Page 1 of 1

Search for Text with Umlaute

Posted: Mon Jun 08, 2015 8:25 pm
by Thomas Lohrum
Example:

Note text does contain the word "öffentlich". When you search inside the editor for "offen", no match. That's correct.
However, when you do a search by the main window having "text only" enabled, the note will be found. It shouldn't, though.

Thomas

Re: Search for Text with Umlaute

Posted: Tue Jun 09, 2015 12:40 am
by usbpoweredfridge
Hi Thomas,

Can't reproduce here. I copied your word into a note, and then did two tests:
1. Inside the note editor, searched for 'offen'. Word not found, which is correct as you point out.
2. Inside the notes list, changed the search to 'text only' and then searched for 'offen'. Nothing found, which is also correct, but obviously does not match your results.

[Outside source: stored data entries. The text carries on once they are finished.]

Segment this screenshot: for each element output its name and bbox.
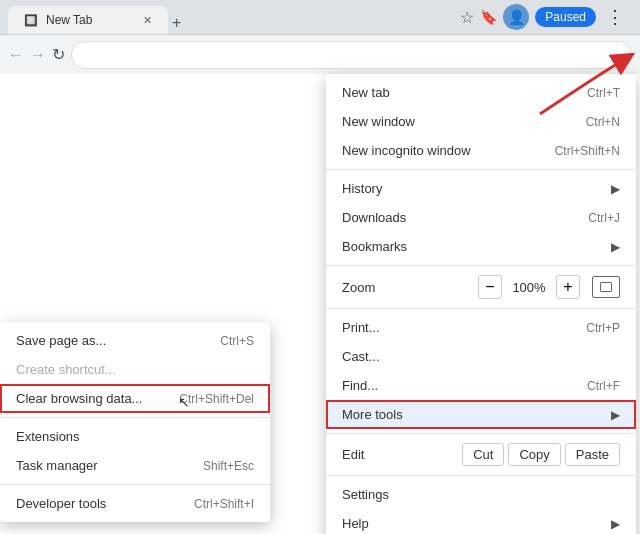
page-content: Save page as... Ctrl+S Create shortcut..… — [0, 74, 640, 534]
bookmarks-label: Bookmarks — [342, 239, 611, 254]
copy-button[interactable]: Copy — [508, 443, 560, 466]
menu-item-help[interactable]: Help ▶ — [326, 509, 636, 534]
profile-area: ☆ 🔖 👤 Paused ⋮ — [460, 4, 628, 30]
menu-dots-button[interactable]: ⋮ — [602, 6, 628, 28]
sidebar-item-clear-browsing[interactable]: Clear browsing data... Ctrl+Shift+Del — [0, 384, 270, 413]
extensions-label: Extensions — [16, 429, 254, 444]
omnibox-input[interactable] — [71, 41, 632, 69]
tab-close-icon[interactable]: ✕ — [143, 14, 152, 27]
paused-button[interactable]: Paused — [535, 7, 596, 27]
downloads-label: Downloads — [342, 210, 588, 225]
new-incognito-shortcut: Ctrl+Shift+N — [555, 144, 620, 158]
menu-item-downloads[interactable]: Downloads Ctrl+J — [326, 203, 636, 232]
edit-row: Edit Cut Copy Paste — [326, 438, 636, 471]
zoom-minus-button[interactable]: − — [478, 275, 502, 299]
menu-item-new-incognito[interactable]: New incognito window Ctrl+Shift+N — [326, 136, 636, 165]
new-tab-button[interactable]: + — [172, 14, 181, 32]
more-tools-arrow: ▶ — [611, 408, 620, 422]
clear-browsing-shortcut: Ctrl+Shift+Del — [179, 392, 254, 406]
forward-button[interactable]: → — [30, 46, 46, 64]
reload-button[interactable]: ↻ — [52, 45, 65, 64]
menu-item-settings[interactable]: Settings — [326, 480, 636, 509]
clear-browsing-label: Clear browsing data... — [16, 391, 179, 406]
history-arrow: ▶ — [611, 182, 620, 196]
fullscreen-icon — [600, 282, 612, 292]
back-button[interactable]: ← — [8, 46, 24, 64]
sub-menu: Save page as... Ctrl+S Create shortcut..… — [0, 322, 270, 522]
new-window-label: New window — [342, 114, 586, 129]
zoom-label: Zoom — [342, 280, 470, 295]
menu-item-find[interactable]: Find... Ctrl+F — [326, 371, 636, 400]
new-incognito-label: New incognito window — [342, 143, 555, 158]
new-tab-shortcut: Ctrl+T — [587, 86, 620, 100]
menu-item-new-window[interactable]: New window Ctrl+N — [326, 107, 636, 136]
zoom-row: Zoom − 100% + — [326, 270, 636, 304]
sidebar-item-create-shortcut[interactable]: Create shortcut... — [0, 355, 270, 384]
settings-label: Settings — [342, 487, 620, 502]
more-tools-label: More tools — [342, 407, 611, 422]
menu-item-print[interactable]: Print... Ctrl+P — [326, 313, 636, 342]
sidebar-item-developer-tools[interactable]: Developer tools Ctrl+Shift+I — [0, 489, 270, 518]
bookmark-icon[interactable]: 🔖 — [480, 9, 497, 25]
menu-divider-5 — [326, 475, 636, 476]
profile-avatar[interactable]: 👤 — [503, 4, 529, 30]
find-shortcut: Ctrl+F — [587, 379, 620, 393]
print-label: Print... — [342, 320, 586, 335]
menu-item-more-tools[interactable]: More tools ▶ — [326, 400, 636, 429]
developer-tools-label: Developer tools — [16, 496, 194, 511]
active-tab[interactable]: 🔲 New Tab ✕ — [8, 6, 168, 34]
task-manager-label: Task manager — [16, 458, 203, 473]
create-shortcut-label: Create shortcut... — [16, 362, 254, 377]
sidebar-item-extensions[interactable]: Extensions — [0, 422, 270, 451]
save-page-shortcut: Ctrl+S — [220, 334, 254, 348]
tab-icon: 🔲 — [24, 14, 38, 27]
menu-divider-2a — [326, 265, 636, 266]
developer-tools-shortcut: Ctrl+Shift+I — [194, 497, 254, 511]
zoom-plus-button[interactable]: + — [556, 275, 580, 299]
paste-button[interactable]: Paste — [565, 443, 620, 466]
star-icon[interactable]: ☆ — [460, 8, 474, 27]
tab-title: New Tab — [46, 13, 92, 27]
browser-frame: 🔲 New Tab ✕ + ☆ 🔖 👤 Paused ⋮ ← → ↻ — [0, 0, 640, 534]
help-label: Help — [342, 516, 611, 531]
new-tab-label: New tab — [342, 85, 587, 100]
cut-button[interactable]: Cut — [462, 443, 504, 466]
task-manager-shortcut: Shift+Esc — [203, 459, 254, 473]
zoom-fullscreen-button[interactable] — [592, 276, 620, 298]
paused-label: Paused — [545, 10, 586, 24]
menu-divider-2 — [0, 484, 270, 485]
tab-bar: 🔲 New Tab ✕ + ☆ 🔖 👤 Paused ⋮ — [0, 0, 640, 34]
menu-divider — [0, 417, 270, 418]
bookmarks-arrow: ▶ — [611, 240, 620, 254]
print-shortcut: Ctrl+P — [586, 321, 620, 335]
edit-label: Edit — [342, 447, 458, 462]
menu-item-bookmarks[interactable]: Bookmarks ▶ — [326, 232, 636, 261]
cursor-indicator: ↖ — [178, 394, 190, 410]
menu-item-new-tab[interactable]: New tab Ctrl+T — [326, 78, 636, 107]
find-label: Find... — [342, 378, 587, 393]
history-label: History — [342, 181, 611, 196]
sidebar-item-task-manager[interactable]: Task manager Shift+Esc — [0, 451, 270, 480]
sidebar-item-save-page[interactable]: Save page as... Ctrl+S — [0, 326, 270, 355]
save-page-label: Save page as... — [16, 333, 220, 348]
omnibox-bar: ← → ↻ — [0, 34, 640, 74]
cast-label: Cast... — [342, 349, 620, 364]
menu-divider-1 — [326, 169, 636, 170]
zoom-value: 100% — [510, 280, 548, 295]
help-arrow: ▶ — [611, 517, 620, 531]
new-window-shortcut: Ctrl+N — [586, 115, 620, 129]
menu-divider-4 — [326, 433, 636, 434]
chrome-menu: New tab Ctrl+T New window Ctrl+N New inc… — [326, 74, 636, 534]
menu-divider-3 — [326, 308, 636, 309]
menu-item-history[interactable]: History ▶ — [326, 174, 636, 203]
downloads-shortcut: Ctrl+J — [588, 211, 620, 225]
menu-item-cast[interactable]: Cast... — [326, 342, 636, 371]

This is with 2.9 Beta 3 on an English Windows 7 64bit. Maybe it is related to the language settings in Windows?

Chris

Re: Search for Text with Umlaute

Posted: Tue Jun 09, 2015 12:26 pm
by CintaNotes Developer
Hi Thomas,
I can't reproduce this either in 2.9b3. Could you maybe send me the offending note XML? thanks

Re: Search for Text with Umlaute

Posted: Tue Jun 09, 2015 5:18 pm
by Thomas Lohrum
CintaNotes Developer wrote:Hi Thomas,
I can't reproduce this either in 2.9b3. Could you maybe send me the offending note XML? thanks

Send by mail.

Re: Search for Text with Umlaute

Posted: Wed Jun 10, 2015 10:27 am
by CintaNotes Developer
Thanks, confirmed - could reproduce.
Passed on to Denis, most probably will be fixed in 2.9.1

Re: Search for Text with Umlaute

Posted: Wed Jun 17, 2015 10:22 am
by CintaNotes Developer
Hi Thomas,

after some research we discovered that this behavior is deeply engrained into the Unicode
library that we use, and changing this behavior would be difficult. Would it be acceptable
to do the opposite and make the editor search behave like the notes list search?

Re: Search for Text with Umlaute

Posted: Wed Jun 17, 2015 2:53 pm
by gunars
There was some discussion of what I think is the same issue in:

http://cintanotes.com/forum/viewtopic.php?f=3&t=1774&hilit=+accented#p7958
http://cintanotes.com/forum/viewtopic.php?f=3&t=1774&hilit=+accented#p7962

where Alex said:
I've done some research on the issue, and the problem is quite simple here: SQLite's LIKE operator ignores accented characters and treats them like 'normal' letters: 'ā' gets treated as 'a' etc.
So every time a LIKE search is used (the conditions are different for each note's field), this problem manifests itself.

When SIW is on, Tags and Link search use the LIKE operator => ditto.

Title, Text and Remarks field use FTS search (MATCH operator) - hence no problem. (But only when SIW=off).

Re: Search for Text with Umlaute

Posted: Thu Jun 18, 2015 8:26 am
by CintaNotes Developer
Thanks for the links, Gunars!

Yes, now we went a bit deeper through SQLite to the Unicode library.
However the question remains open - would it be safe to change how the LIKE operator works?
I'm sure that there exist languages where search shouldn't make distinction between accented
a, o, u characters and unaccented ones.

Re: Search for Text with Umlaute

Posted: Sat Jun 20, 2015 2:21 pm
by Thomas Lohrum
CintaNotes Developer wrote:Hi Thomas, after some research we discovered that this behavior is deeply engrained into the Unicode library that we use, and changing this behavior would be difficult. Would it be acceptable
to do the opposite and make the editor search behave like the notes list search?

No, this would make things worse. However, it seems like you found your way to work around the issue, since this got fixed with 2.9.1 beta :)

Thomas

Re: Search for Text with Umlaute

Posted: Mon Jun 22, 2015 10:59 am
by CintaNotes Developer
Thanks for your reply, Thomas!
Yes, we turned off the "unaccenting" feature of the library. As I said, this could have introduced bugs if for some languages
accents shouldn't influence the search behavior (does anyone know such language? Maybe Spanish, French?)